Blank size of a bending part depends on part shape (bend width, length of legs, bend angle, and bend radius) and bend allowance. A module namely BSIZE is developed for determination of blank size of part. Execution of the proposed module is depicted in Fig. 7. The module recalls data file FE.DAT, to read part detail. Bend allowance is taken from the data file BALOW.DAT generated during execution of previous module. Next, module unfolds all bends one by one using built-in API (application programming interface) namely ‘UNFOLD’ of Inventor software for determination of blank size. This API uses the matrix transformation approach for unfolding the bends. Finally module displays the three-dimensional (3-D) and two-dimensional (2-D) drawings of blank of bending part for the user. The 3-D drawing of blank is stored in a drawing file labeled as BSIZE.IPT.

Fig. 7

Execution of module BSIZE

(iv) Module BSEQ

For determination of bending sequence, a module namely BSEQ (Bending Sequence) is developed (Panghal et al. 2016). There are certain process variables like bend angle, position of a bend, angle with feed direction, etc., that play a vital role in deciding bend sequence. By considering these parameters, a procedure is developed to determine the bend sequence of a complex bending part. The steps to determine bend sequence are briefly described as under.
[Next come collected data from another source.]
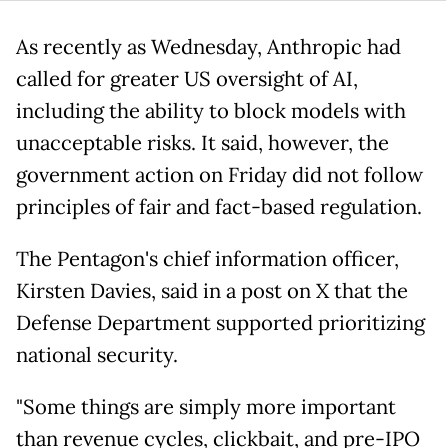
As recently as Wednesday, Anthropic had
called for greater US oversight of AI,
including the ability to block models with
unacceptable risks. It said, however, the
government action on Friday did not follow
principles of fair and fact-based regulation.
The Pentagon's chief information officer,
Kirsten Davies, said in a post on X that the
Defense Department supported prioritizing
national security.
"Some things are simply more important
than revenue cycles, clickbait, and pre-IPO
(a) Identification of base/mother plane

The base plane is most important plane in a bending part. All the bends are formed around it as it remains stationary during bending operation. Base plane is identified on the basis of following criteria:

• It must be centrally located, i.e., base plane must be surrounded by maximum number of bends, and It must be the largest plane.

• If more than one plane qualifies on the basis of above criteria, then selection of base plane is done on the basis of minimum distance between the centers of plane to the farthest bend axis among the qualifying planes.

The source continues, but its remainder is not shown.